Mancala is a term used to describe a type of counting game. Kalah (which is simply referred to as Manacala in the United States) is one type of Mancala game. In most Mancala games, players move counters (or seeds) between pits and stores. The winner of the game accumulates the most counters in his or her store.
Some Mancala games have complex rules, while others are more simple. In the version played most often in the United States, there are 48 counters, 12 pits and one house at each end of the board. For a preschooler, this can become confusing. We wanted our students to benefit from the counting and critical thinking components of the game, but did not want to confuse them with developmentally advanced concepts.

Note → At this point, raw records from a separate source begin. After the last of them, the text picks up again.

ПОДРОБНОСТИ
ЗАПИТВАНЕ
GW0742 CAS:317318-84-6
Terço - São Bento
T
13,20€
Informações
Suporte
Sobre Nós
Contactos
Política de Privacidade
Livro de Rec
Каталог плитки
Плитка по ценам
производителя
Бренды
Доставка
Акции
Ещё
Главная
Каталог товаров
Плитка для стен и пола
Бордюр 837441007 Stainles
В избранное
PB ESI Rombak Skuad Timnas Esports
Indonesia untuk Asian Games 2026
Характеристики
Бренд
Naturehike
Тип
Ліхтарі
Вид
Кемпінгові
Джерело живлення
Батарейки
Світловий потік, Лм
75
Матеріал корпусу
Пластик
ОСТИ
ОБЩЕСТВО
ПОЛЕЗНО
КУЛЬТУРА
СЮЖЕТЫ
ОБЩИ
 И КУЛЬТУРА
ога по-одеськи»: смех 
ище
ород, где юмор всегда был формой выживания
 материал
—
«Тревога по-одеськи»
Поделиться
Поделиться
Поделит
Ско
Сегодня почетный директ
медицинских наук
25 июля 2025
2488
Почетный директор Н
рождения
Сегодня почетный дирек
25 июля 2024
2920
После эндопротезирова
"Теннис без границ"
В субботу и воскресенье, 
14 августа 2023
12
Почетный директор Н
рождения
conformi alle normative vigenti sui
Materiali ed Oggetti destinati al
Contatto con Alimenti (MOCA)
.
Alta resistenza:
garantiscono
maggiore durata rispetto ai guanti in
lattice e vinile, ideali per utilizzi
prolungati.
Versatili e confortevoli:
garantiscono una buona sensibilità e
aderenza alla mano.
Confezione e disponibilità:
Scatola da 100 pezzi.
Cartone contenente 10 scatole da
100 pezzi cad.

We modified the game to be more developmentally appropriate for our students.
- egg carton
1. Cut the egg carton in half. The bottom portion of the egg carton (where the eggs are kept) will be the Mancala board.

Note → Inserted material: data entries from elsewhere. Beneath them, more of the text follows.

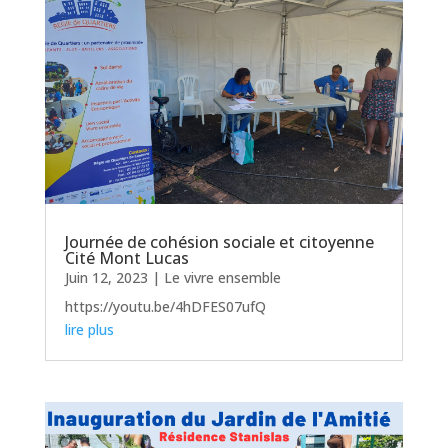
Journée de cohésion sociale et citoyenne
Cité Mont Lucas
Juin 12, 2023
|
Le vivre ensemble
https://youtu.be/4hDFES07ufQ
lire plus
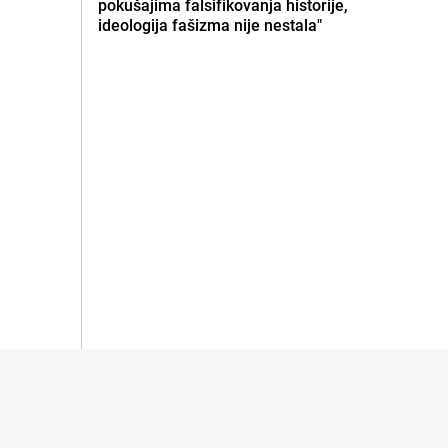
pokušajima falsifikovanja historije,
ideologija fašizma nije nestala"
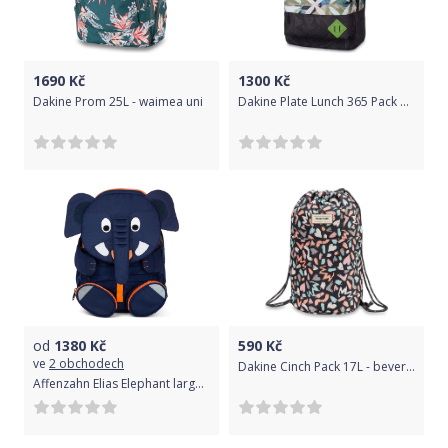
1690
Kč
1300
Kč
Dakine Prom 25L - waimea uni
Dakine Plate Lunch 365 Pack 21L - island bloom uni
od
1380
Kč
590
Kč
ve
2 obchodech
Dakine Cinch Pack 17L - beverly uni
Affenzahn Elias Elephant large - Blue uni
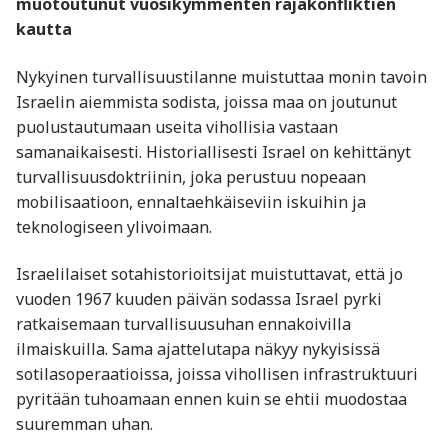
muotoutunut vuosikymmenten rajakonfliktien
kautta
Nykyinen turvallisuustilanne muistuttaa monin tavoin
Israelin aiemmista sodista, joissa maa on joutunut
puolustautumaan useita vihollisia vastaan
samanaikaisesti. Historiallisesti Israel on kehittänyt
turvallisuusdoktriinin, joka perustuu nopeaan
mobilisaatioon, ennaltaehkäiseviin iskuihin ja
teknologiseen ylivoimaan.
Israelilaiset sotahistorioitsijat muistuttavat, että jo
vuoden 1967 kuuden päivän sodassa Israel pyrki
ratkaisemaan turvallisuusuhan ennakoivilla
ilmaiskuilla. Sama ajattelutapa näkyy nykyisissä
sotilasoperaatioissa, joissa vihollisen infrastruktuuri
pyritään tuhoamaan ennen kuin se ehtii muodostaa
suuremman uhan.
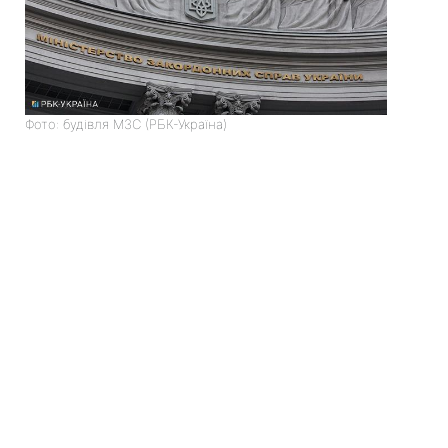
Фото: будівля МЗС (РБК-Україна)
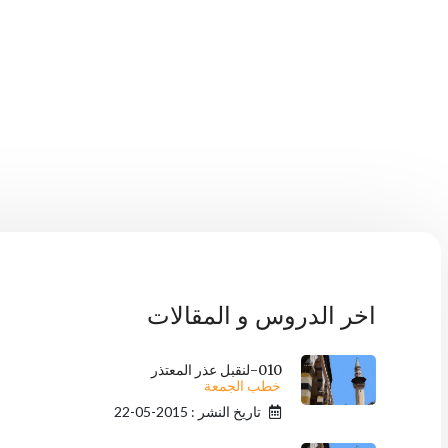
اخر الدروس و المقالات
010-لنقبل عذر المعتذر
خطب الجمعة
تاريخ النشر : 2015-05-22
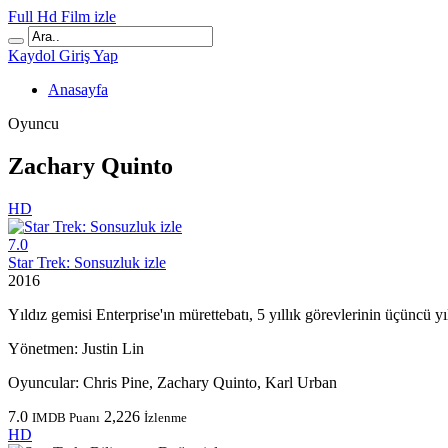
Full Hd Film izle
Kaydol
Giriş Yap
Anasayfa
Oyuncu
Zachary Quinto
HD
7.0
Star Trek: Sonsuzluk izle
2016
Yıldız gemisi Enterprise'ın mürettebatı, 5 yıllık görevlerinin üçüncü yıl
Yönetmen:
Justin Lin
Oyuncular:
Chris Pine, Zachary Quinto, Karl Urban
7.0
2,226
IMDB Puanı
İzlenme
HD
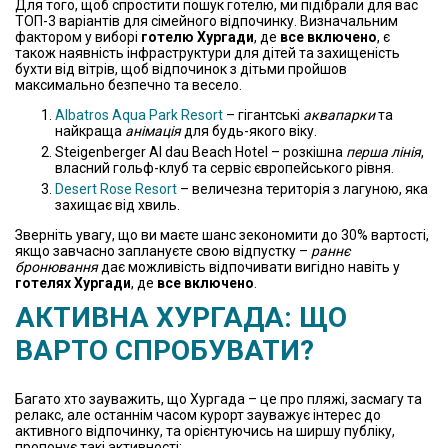
Для того, щоб спростити пошук готелю, ми підібрали для вас
ТОП-3 варіантів для сімейного відпочинку. Визначальним
фактором у виборі
готелю Хургади
, де
все включено
, є
також наявність інфраструктури для дітей та захищеність
бухти від вітрів, щоб відпочинок з дітьми пройшов
максимально безпечно та весело.
Albatros Aqua Park Resort
– гігантські
аквапарки
та
найкраща
анімація
для будь-якого віку.
Steigenberger Al dau Beach Hotel – розкішна
перша лінія
,
власний гольф-клуб та сервіс європейського рівня.
Desert Rose Resort
– величезна територія з лагуною, яка
захищає від хвиль.
Зверніть увагу, що ви маєте шанс зекономити до 30% вартості,
якщо завчасно заплануєте свою відпустку –
раннє
бронювання
дає можливість відпочивати вигідно навіть у
готелях Хургади
, де
все включено
.
АКТИВНА ХУРГАДА: ЩО
ВАРТО СПРОБУВАТИ?
Багато хто зауважить, що Хургада – це про пляжі, засмагу та
релакс, але останнім часом курорт зауважує інтерес до
активного відпочинку, та орієнтуючись на ширшу публіку,
пропонує такі активності:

2. Cut from the cover of the egg carton, a piece of cardboard to form a border with the edge of the Mancala board (the edge of the board that was cut in half). Glue this piece to the egg carton and allow to dry.

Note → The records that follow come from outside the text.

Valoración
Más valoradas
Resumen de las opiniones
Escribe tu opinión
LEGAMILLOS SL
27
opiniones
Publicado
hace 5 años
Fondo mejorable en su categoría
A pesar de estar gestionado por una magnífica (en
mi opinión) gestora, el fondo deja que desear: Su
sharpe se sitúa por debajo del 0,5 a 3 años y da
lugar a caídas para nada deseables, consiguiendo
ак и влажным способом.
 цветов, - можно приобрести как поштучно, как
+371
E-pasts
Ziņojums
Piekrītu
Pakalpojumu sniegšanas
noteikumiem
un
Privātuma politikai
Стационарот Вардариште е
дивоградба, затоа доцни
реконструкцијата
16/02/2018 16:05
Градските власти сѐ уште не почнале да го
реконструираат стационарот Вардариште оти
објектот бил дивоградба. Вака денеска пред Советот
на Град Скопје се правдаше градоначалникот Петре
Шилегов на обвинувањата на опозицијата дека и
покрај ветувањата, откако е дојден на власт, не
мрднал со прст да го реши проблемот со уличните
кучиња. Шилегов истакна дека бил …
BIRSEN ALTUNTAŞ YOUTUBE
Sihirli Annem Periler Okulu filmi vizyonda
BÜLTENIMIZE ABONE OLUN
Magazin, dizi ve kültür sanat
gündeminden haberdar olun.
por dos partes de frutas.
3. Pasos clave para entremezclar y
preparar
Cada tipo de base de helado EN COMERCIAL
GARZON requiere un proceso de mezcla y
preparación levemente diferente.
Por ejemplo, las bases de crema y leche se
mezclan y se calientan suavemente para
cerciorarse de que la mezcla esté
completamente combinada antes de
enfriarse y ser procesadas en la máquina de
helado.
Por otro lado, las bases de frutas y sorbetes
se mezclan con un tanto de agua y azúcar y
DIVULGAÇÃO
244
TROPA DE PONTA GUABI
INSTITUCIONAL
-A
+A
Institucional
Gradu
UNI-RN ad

3. Paint the egg carton. Allow to dry.
4. Instruct the students to collect "counters". We instructed our students to collect 'beautiful small rocks'.
5. Place 1 counter in each pit on the Mancala board. For more advanced students, you can use more than one rock. Additionally, we did not include the house because we found it to be confusing. You can add the house by attaching a small container (such as a paper cup) to each end of the Mancala board.
How to play:
1. Place one counter in each pit.
2. Have the student choose a pit to start with. The student will move in a clockwise direction the number of counters in the selected pit.
3. Have the student choose another pit, and move the counter in a clockwise direction the number of counters in the selected pit.
4. Continue selecting pits and moving counters. The object of the game is to move all the counters into one pit.